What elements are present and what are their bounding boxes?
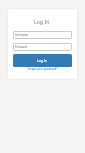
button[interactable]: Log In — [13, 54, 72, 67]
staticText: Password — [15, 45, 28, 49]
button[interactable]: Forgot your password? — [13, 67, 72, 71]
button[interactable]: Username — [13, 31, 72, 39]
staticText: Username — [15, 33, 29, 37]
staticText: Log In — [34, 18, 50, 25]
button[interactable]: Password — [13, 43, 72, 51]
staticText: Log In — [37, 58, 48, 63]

= Task details =
Restate the material above word for word, so that nothing changes except that the pictures are gone.

= The answer =
What elements are present and what are their bounding boxes?
button[interactable]: Log In — [13, 54, 72, 67]
staticText: Password — [15, 45, 28, 49]
button[interactable]: Forgot your password? — [13, 67, 72, 71]
button[interactable]: Username — [13, 31, 72, 39]
staticText: Username — [15, 33, 29, 37]
staticText: Log In — [34, 18, 50, 25]
button[interactable]: Password — [13, 43, 72, 51]
staticText: Log In — [37, 58, 48, 63]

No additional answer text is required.